The effects of dexamethasone and tetradecanoyl phorbol acetate on
plasminogen activator release by human acute myeloid leukemia cells
EL Wilson, P Jacobs and EB Dowdle
This investigation was undertaken to examine the extent to which leukemic
cell functions are susceptible to regulation in vitro and to investigate
their heterogeneity in this regard. Since plasminogen activator release is
known to be a modulatable cellular function that can be influenced by
antiinflammatory steroids and tetradecanoyl phorbol acetate (TPA), the
effect of these two compounds on the secretion of urokinase- or tissue-type
enzymes by leukemic cells was studied.
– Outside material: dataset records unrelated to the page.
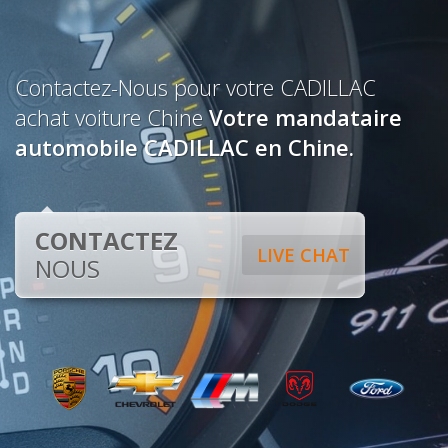
Contactez-Nous pour votre CADILLAC
achat voiture Chine
Votre mandataire
automobile CADILLAC en Chine.
CONTACTEZ
LIVE CHAT
NOUS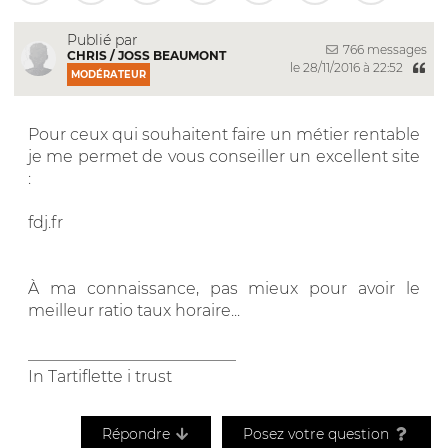
Publié par
766 messages
CHRIS / JOSS BEAUMONT
le 28/11/2016 à 22:52
MODÉRATEUR
Pour ceux qui souhaitent faire un métier rentable
je me permet de vous conseiller un excellent site
:
fdj.fr
À ma connaissance, pas mieux pour avoir le
meilleur ratio taux horaire...
__________________________
In Tartiflette i trust
Répondre
Posez votre question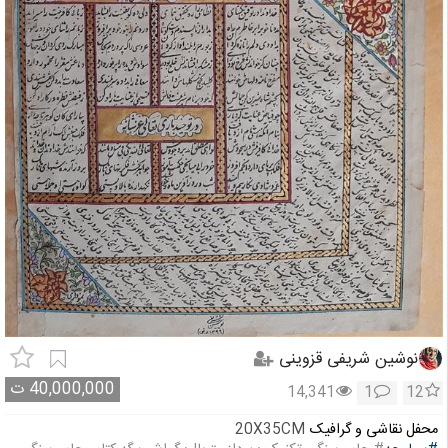
نوشین شریفی قزوینی
40,000,000
ت
14,341
1
12
محفل نقاشی و گرافیک
20X35CM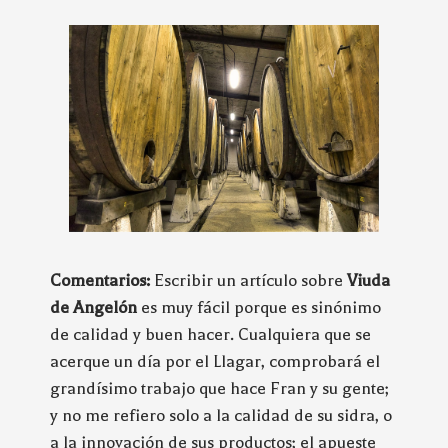
Comentarios:
Escribir un artículo sobre
Viuda
de Angelón
es muy fácil porque es sinónimo
de calidad y buen hacer. Cualquiera que se
acerque un día por el Llagar, comprobará el
grandísimo trabajo que hace Fran y su gente;
y no me refiero solo a la calidad de su sidra, o
a la innovación de sus productos; el apueste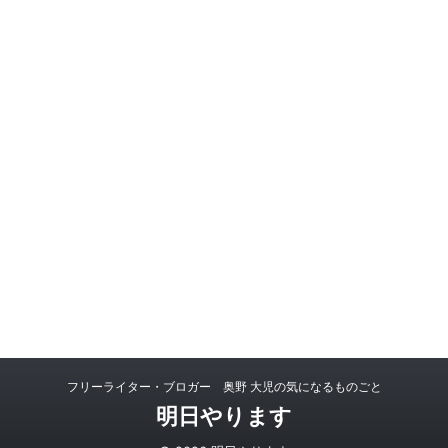
フリーライター・ブロガー 奥野 大児の気になるものごと
明日やります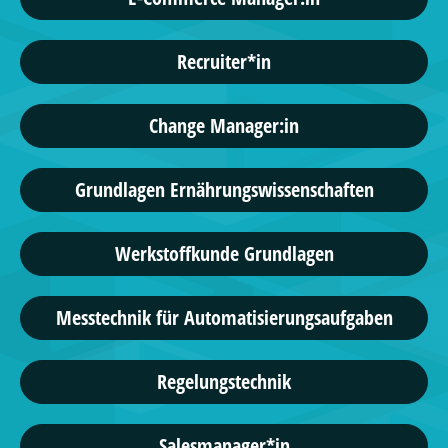
Recruiter*in
Change Manager:in
Grundlagen Ernährungswissenschaften
Werkstoffkunde Grundlagen
Messtechnik für Automatisierungsaufgaben
Regelungstechnik
Salesmanager*in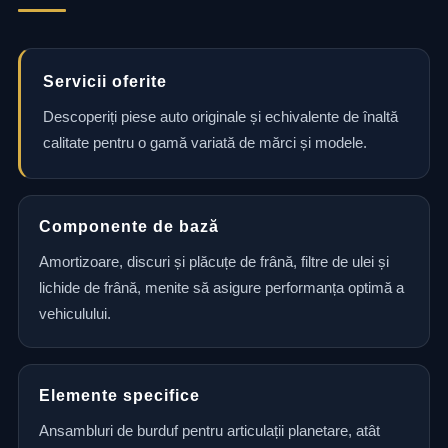
Servicii oferite
Descoperiți piese auto originale și echivalente de înaltă
calitate pentru o gamă variată de mărci și modele.
Componente de bază
Amortizoare, discuri și plăcuțe de frână, filtre de ulei și
lichide de frână, menite să asigure performanța optimă a
vehiculului.
Elemente specifice
Ansambluri de burduf pentru articulații planetare, atât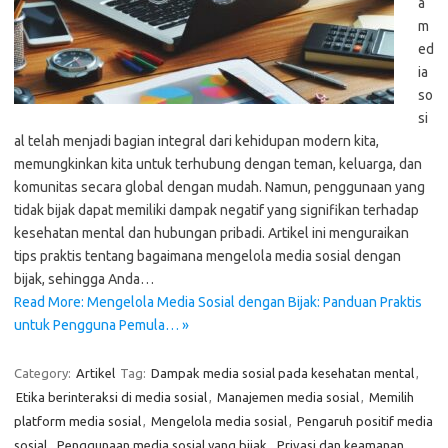
a
m
ed
ia
so
si
al telah menjadi bagian integral dari kehidupan modern kita,
memungkinkan kita untuk terhubung dengan teman, keluarga, dan
komunitas secara global dengan mudah. Namun, penggunaan yang
tidak bijak dapat memiliki dampak negatif yang signifikan terhadap
kesehatan mental dan hubungan pribadi. Artikel ini menguraikan
tips praktis tentang bagaimana mengelola media sosial dengan
bijak, sehingga Anda…
Read More: Mengelola Media Sosial dengan Bijak: Panduan Praktis
untuk Pengguna Pemula… »
Category:
Artikel
Tag:
Dampak media sosial pada kesehatan mental
,
Etika berinteraksi di media sosial
,
Manajemen media sosial
,
Memilih
platform media sosial
,
Mengelola media sosial
,
Pengaruh positif media
sosial
,
Penggunaan media sosial yang bijak
,
Privasi dan keamanan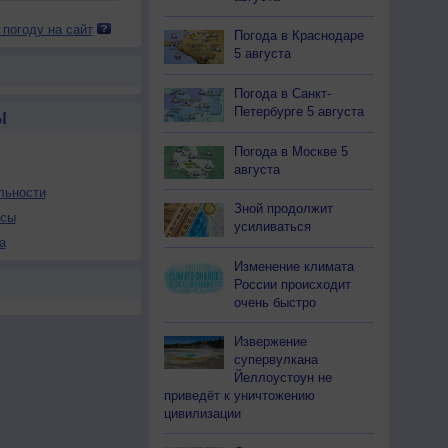
 погоду на сайт
Погода в Краснодаре
5 августа
Погода в Санкт-
Петербурге 5 августа
Ы
Погода в Москве 5
августа
льности
Зной продолжит
осы
усиливаться
а
Изменение климата
России происходит
очень быстро
Извержение
супервулкана
Йеллоустоун не
приведёт к уничтожению
цивилизации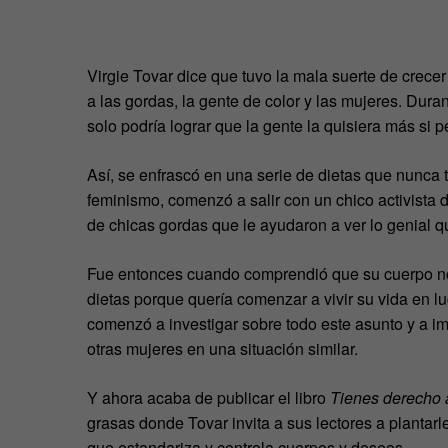
Virgie Tovar dice que tuvo la mala suerte de crec
a las gordas, la gente de color y las mujeres. Dura
solo podría lograr que la gente la quisiera más si p
Así, se enfrascó en una serie de dietas que nunca 
feminismo, comenzó a salir con un chico activista
de chicas gordas que le ayudaron a ver lo genial q
Fue entonces cuando comprendió que su cuerpo no e
dietas porque quería comenzar a vivir su vida en l
comenzó a investigar sobre todo este asunto y a im
otras mujeres en una situación similar.
Y ahora acaba de publicar el libro
Tienes derecho 
grasas donde Tovar invita a sus lectores a plantarle
que estandariza y controla cuerpos y deseos.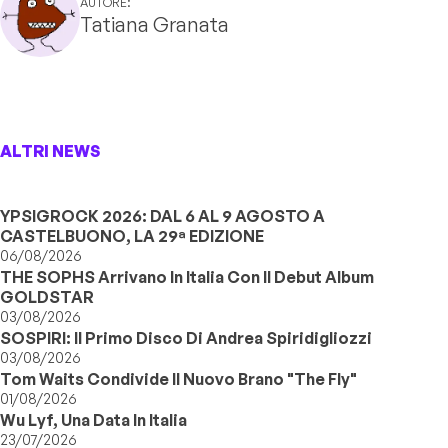
AUTORE:
Tatiana Granata
ALTRI NEWS
YPSIGROCK 2026: DAL 6 AL 9 AGOSTO A
CASTELBUONO, LA 29ª EDIZIONE
06/08/2026
THE SOPHS Arrivano In Italia Con Il Debut Album
GOLDSTAR
03/08/2026
SOSPIRI: Il Primo Disco Di Andrea Spiridigliozzi
03/08/2026
Tom Waits Condivide Il Nuovo Brano "The Fly"
01/08/2026
Wu Lyf, Una Data In Italia
23/07/2026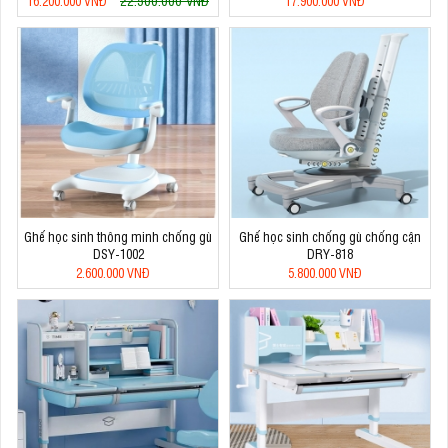
16.200.000 VNĐ
17.900.000 VNĐ
Ghế học sinh thông minh chống gù
Ghế học sinh chống gù chống cận
DSY-1002
DRY-818
2.600.000 VNĐ
5.800.000 VNĐ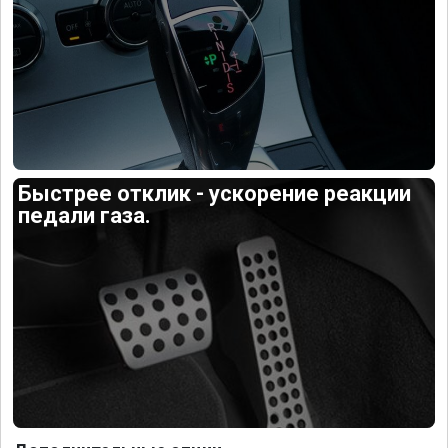
Быстрее отклик - ускорение реакции
педали газа.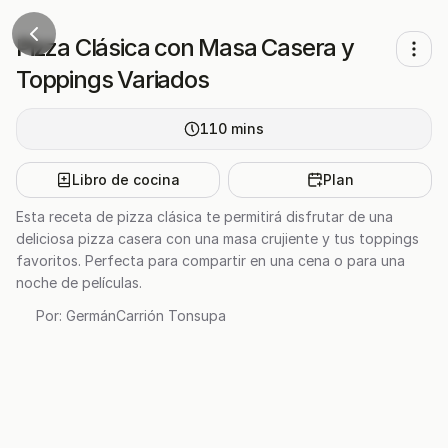
Pizza Clásica con Masa Casera y
Toppings Variados
110
mins
Libro de cocina
Plan
Esta receta de pizza clásica te permitirá disfrutar de una
deliciosa pizza casera con una masa crujiente y tus toppings
favoritos. Perfecta para compartir en una cena o para una
noche de películas.
Por:
GermánCarrión Tonsupa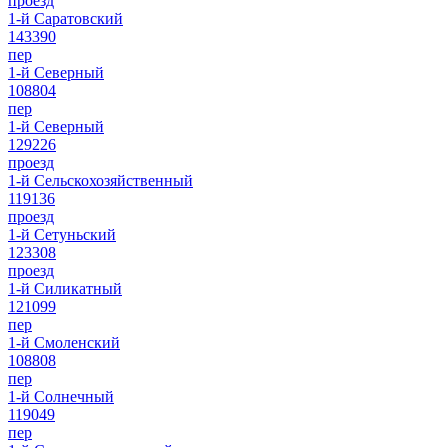
проезд
1-й Саратовский
143390
пер
1-й Северный
108804
пер
1-й Северный
129226
проезд
1-й Сельскохозяйственный
119136
проезд
1-й Сетуньский
123308
проезд
1-й Силикатный
121099
пер
1-й Смоленский
108808
пер
1-й Солнечный
119049
пер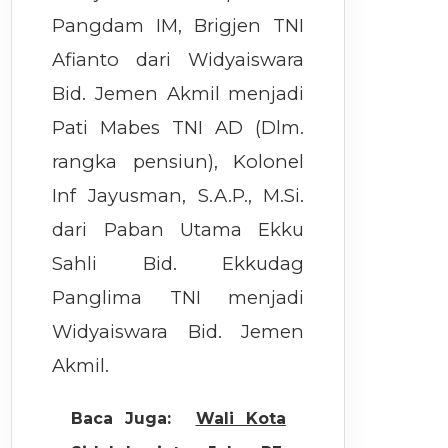
Pangdam IM, Brigjen TNI
Afianto dari Widyaiswara
Bid. Jemen Akmil menjadi
Pati Mabes TNI AD (Dlm.
rangka pensiun), Kolonel
Inf Jayusman, S.A.P., M.Si.
dari Paban Utama Ekku
Sahli Bid. Ekkudag
Panglima TNI menjadi
Widyaiswara Bid. Jemen
Akmil.
Baca Juga:
Wali Kota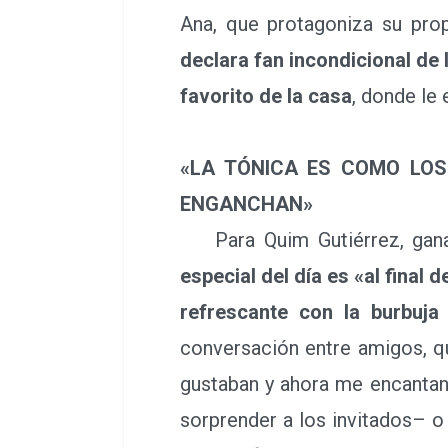
Ana, que protagoniza su prop
declara fan incondicional de
favorito de la casa
, donde le 
«LA TÓNICA ES COMO LOS
ENGANCHAN»
Para Quim Gutiérrez, ganad
especial del día es «al final
refrescante con la burbuj
conversación entre amigos, q
gustaban y ahora me encantan
sorprender a los invitados– 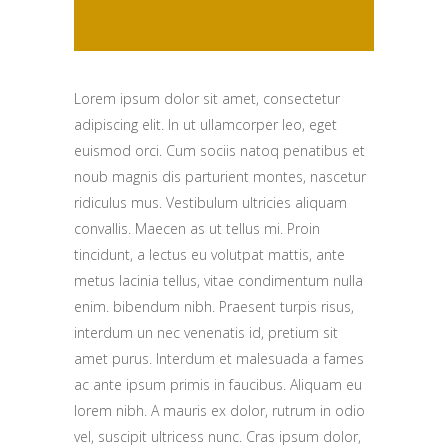
Lorem ipsum dolor sit amet, consectetur
adipiscing elit. In ut ullamcorper leo, eget
euismod orci. Cum sociis natoq penatibus et
noub magnis dis parturient montes, nascetur
ridiculus mus. Vestibulum ultricies aliquam
convallis. Maecen as ut tellus mi. Proin
tincidunt, a lectus eu volutpat mattis, ante
metus lacinia tellus, vitae condimentum nulla
enim. bibendum nibh. Praesent turpis risus,
interdum un nec venenatis id, pretium sit
amet purus. Interdum et malesuada a fames
ac ante ipsum primis in faucibus. Aliquam eu
lorem nibh. A mauris ex dolor, rutrum in odio
vel, suscipit ultricess nunc. Cras ipsum dolor,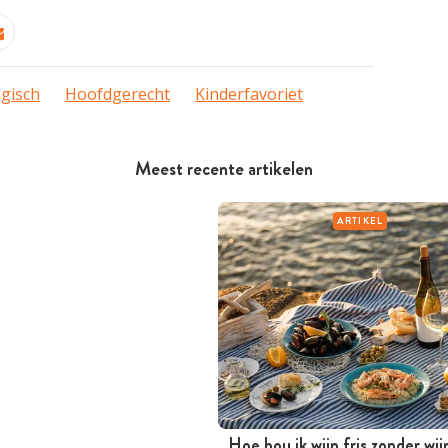
lgisch
Hoofdgerecht
Kinderfavoriet
Meest recente artikelen
ARTIKEL
Hoe hou ik wijn fris zonder wi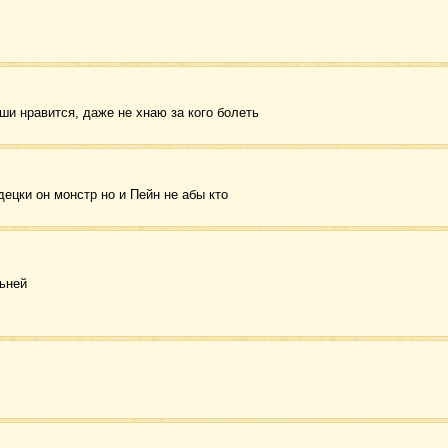
аши нравится, даже не хнаю за кого болеть
децки он монстр но и Пейн не абы кто
ьней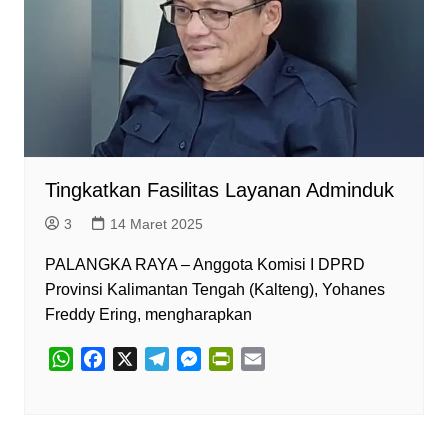
Tingkatkan Fasilitas Layanan Adminduk
3
14 Maret 2025
PALANGKA RAYA – Anggota Komisi I DPRD
Provinsi Kalimantan Tengah (Kalteng), Yohanes
Freddy Ering, mengharapkan
W
F
X
T
M
P
E
h
a
e
e
r
m
a
c
l
s
i
a
t
e
e
s
n
i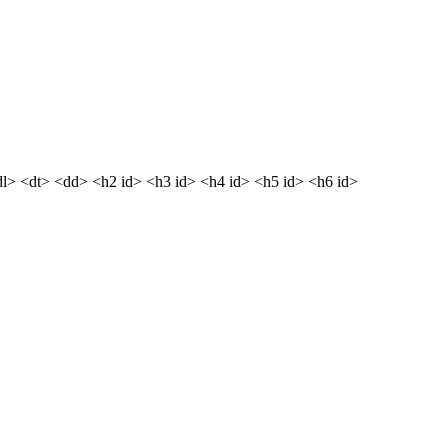
dl> <dt> <dd> <h2 id> <h3 id> <h4 id> <h5 id> <h6 id>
The release of both enzyme species
could be stimulated or suppressed by these substances by mechanisms that
were inhibitable by actinomycin-D and hence required transcription of new
mRNA. Plasminogen activator release by cells from 41/45 patients with AML
was either stimulated or inhibited by 10(-7) M dexamethasone, implying that
most AML cells possess glucocorticoid receptors. In 26/45 cases, the enzyme
was inhibited by this steroid to less than 25% of control values.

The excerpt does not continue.